Pour la première fois, son directeur général, Tedros Adhanom Ghebreyesus, a déclaré une urgence de santé publique de portée internationale en Ouganda et en République démocratique du Congo (RDC), sans convoquer de comité d’urgence. Une décision qui illustre la gravité de la situation, même si le risque de propagation mondiale reste jugé faible.
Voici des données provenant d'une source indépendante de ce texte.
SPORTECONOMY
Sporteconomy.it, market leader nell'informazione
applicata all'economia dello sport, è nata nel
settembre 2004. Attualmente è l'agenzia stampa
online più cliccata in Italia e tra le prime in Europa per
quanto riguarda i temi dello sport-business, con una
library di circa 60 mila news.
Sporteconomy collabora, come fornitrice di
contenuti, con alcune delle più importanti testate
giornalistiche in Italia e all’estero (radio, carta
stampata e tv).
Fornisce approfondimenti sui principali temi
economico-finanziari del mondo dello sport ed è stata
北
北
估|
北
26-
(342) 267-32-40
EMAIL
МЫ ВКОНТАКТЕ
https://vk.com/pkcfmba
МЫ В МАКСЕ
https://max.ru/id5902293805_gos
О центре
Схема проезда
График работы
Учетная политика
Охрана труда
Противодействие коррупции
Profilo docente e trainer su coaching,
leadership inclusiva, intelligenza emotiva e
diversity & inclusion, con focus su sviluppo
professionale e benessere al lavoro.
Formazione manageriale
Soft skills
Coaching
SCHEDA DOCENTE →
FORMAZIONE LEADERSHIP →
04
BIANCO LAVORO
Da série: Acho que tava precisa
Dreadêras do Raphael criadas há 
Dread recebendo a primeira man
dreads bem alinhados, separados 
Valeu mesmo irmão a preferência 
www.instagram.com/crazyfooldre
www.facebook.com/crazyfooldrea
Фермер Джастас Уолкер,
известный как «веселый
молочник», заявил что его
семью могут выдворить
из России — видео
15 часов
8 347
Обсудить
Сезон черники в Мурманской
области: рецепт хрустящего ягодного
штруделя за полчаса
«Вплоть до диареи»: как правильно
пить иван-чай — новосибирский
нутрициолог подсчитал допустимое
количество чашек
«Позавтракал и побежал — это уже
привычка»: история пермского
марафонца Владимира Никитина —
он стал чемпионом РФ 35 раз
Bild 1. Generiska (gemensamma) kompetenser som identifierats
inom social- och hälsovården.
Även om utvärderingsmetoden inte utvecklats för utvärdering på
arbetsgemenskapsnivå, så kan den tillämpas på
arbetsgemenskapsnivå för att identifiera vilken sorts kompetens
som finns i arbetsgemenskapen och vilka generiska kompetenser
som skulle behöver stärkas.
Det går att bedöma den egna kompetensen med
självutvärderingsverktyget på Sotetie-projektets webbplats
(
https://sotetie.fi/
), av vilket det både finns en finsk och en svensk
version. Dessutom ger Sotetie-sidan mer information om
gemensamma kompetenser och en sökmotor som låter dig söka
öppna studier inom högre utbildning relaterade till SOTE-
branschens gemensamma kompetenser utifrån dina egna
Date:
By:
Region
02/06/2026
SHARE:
Depuis le 15 mai, date de la déclaration officielle, l’OMS recense 139 morts et près de 600 cas suspects. Cinquante et un cas ont été confirmés dans les provinces de l’Ituri et du Nord-Kivu, y compris dans les villes de Bunia et Goma. Or, ces zones sont non seulement difficiles d’accès, mais également marquées par les violences de groupes armés, ce qui favorise les déplacements massifs de populations et, par conséquent, la diffusion du virus.

Selon Tedros Adhanom Ghebreyesus, l’épidémie représente un « risque élevé » au niveau national et régional. Toutefois, il insiste : la situation ne répond pas aux critères d’une urgence pandémique. Autrement dit, si la crise est exceptionnelle en Afrique centrale, elle ne menace pas encore la planète entière. À Bunia, épicentre de la flambée, Médecins sans frontières décrit une situation « exceptionnelle par son ampleur », où l’inquiétude grandit face à un nombre de patients déjà « démentiel ». Face à cette menace, la recherche s’active. Deux vaccins potentiels contre la souche Bundibugyo sont en développement, mais aucun n’a encore franchi l’étape des essais cliniques. L’OMS estime qu’il faudra jusqu’à neuf mois pour disposer d’une solution opérationnelle. Parallèlement, le Centre africain de contrôle et de prévention des maladies (Africa CDC) évoque trois autres pistes, dont un vaccin à ARN messager et le ChAdOx développé par Oxford.

En attendant, la riposte s’organise. L’OMS a envoyé des équipes, du matériel et des financements, mobilisant près de 3,9 millions de dollars. Le ministère congolais de la Santé prévoit la création de trois centres de traitement à Bunia, Rwampara et Mongbwalu, chacun doté de 80 lits. Des unités plus petites viendront compléter le dispositif. Cependant, les infrastructures de dépistage restent insuffisantes : le laboratoire de Bunia, par exemple, n’est pas équipé pour identifier précisément la souche Bundibugyo.